А вот картина «Суд инквизиции». Если обширные темные пятна подлинника кажутся полными устрашающих, омерзительных видений, то здесь эти видения совершенно реальны. Они то отчетливо появляются, то исчезают в причудливой игре световых оттенков, пробивающихся сквозь липкий мрак. Тупые лица судей, несомненно, тоже конкретны. Здесь целое сонмище больших и малых фюреров, многих из которых мы не могли узнать. Но Абендрот их знал. Не зря он не отказывался ни от одного заказа своих высокопоставленных клиентов.
Так вот почему гестапо интересовало наследство Абендрота.
Ну, а Коллинза? Что больше его привлекало — произведения искусства, замурованные в нише, или вот эти копии? Наверное, и то и другое, но скорее всего третье. Коллинз не все сказал Квесаде. Этим третьим была копия знаменитой картины Леонардо да Винчи «Тайная вечеря», написанной им в трапезной монастыря Санта-Мария делле Грацие. Здесь эзоповский талант Абендрота и Вернера развернулся в полном блеске. Не меняя ни одной линии в положении фигур, расположенных за столом, они сумели придать картине совершенно противоположный смысл.
Один чуть заметный поворот ладони левой руки внутрь — и жест Христа при словах: «Один из вас предаст меня» меняет свое значение. Кажется, будто он приглашает присутствующих начать какой-то торг. И поднятые руки апостолов и положение их фигур выражают теперь, хотя все как будто остается на месте, не возмущение, не растерянность, не протест. Бурное движение приобретает совершенно другой смысл. Торг начался. Жадный, азартный торг вокруг чего-то, что, наверное, не уместится на этом столе, будь он даже в тысячу раз длиннее.
Христос ждет. Впрочем, пожалуй это не совсем тот Христос, которого создал да Винчи. Хотя обреченность и сохранена в его облике, это не та внутренняя обреченность и бестрепетная жертвенность, с такой силой запечатленная гениальной кистью Леонардо; это обреченность под действием каких-то внешних неумолимых сил, которые трагическими, тревожными тонами неотвратимо сгущаются под сводами трапезной.
И нет, не Иуда здесь будет предателем. Выражение лица Иуды ничем не отличается от остальных. Его тоже влечет к середине стола.

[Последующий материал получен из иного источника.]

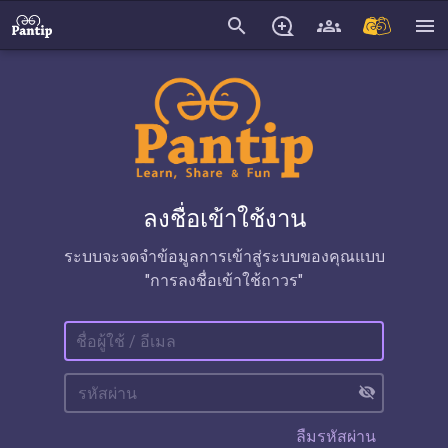
search
menu
ลงชื่อเข้าใช้งาน
ระบบจะจดจำข้อมูลการเข้าสู่ระบบของคุณแบบ
"การลงชื่อเข้าใช้ถาวร"
visibility_off
ลืมรหัสผ่าน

Он уже не сжимает пальцами кошелек — награду за свое предательство, а, наоборот, готов его предложить, как цену за что-то, что в равной степени привлекает всех. В лицах апостолов почти ничего нет от подлинника Леонардо. Здесь не найти ни потрясенных, ни возмущенных, ни готового на предательство. Здесь нет ни мрачного Иуды, ни грустного Иоанна, ни мужественного Петра. Здесь все сообщники и все предатели. Лица апостолов с полной откровенностью говорят об этом.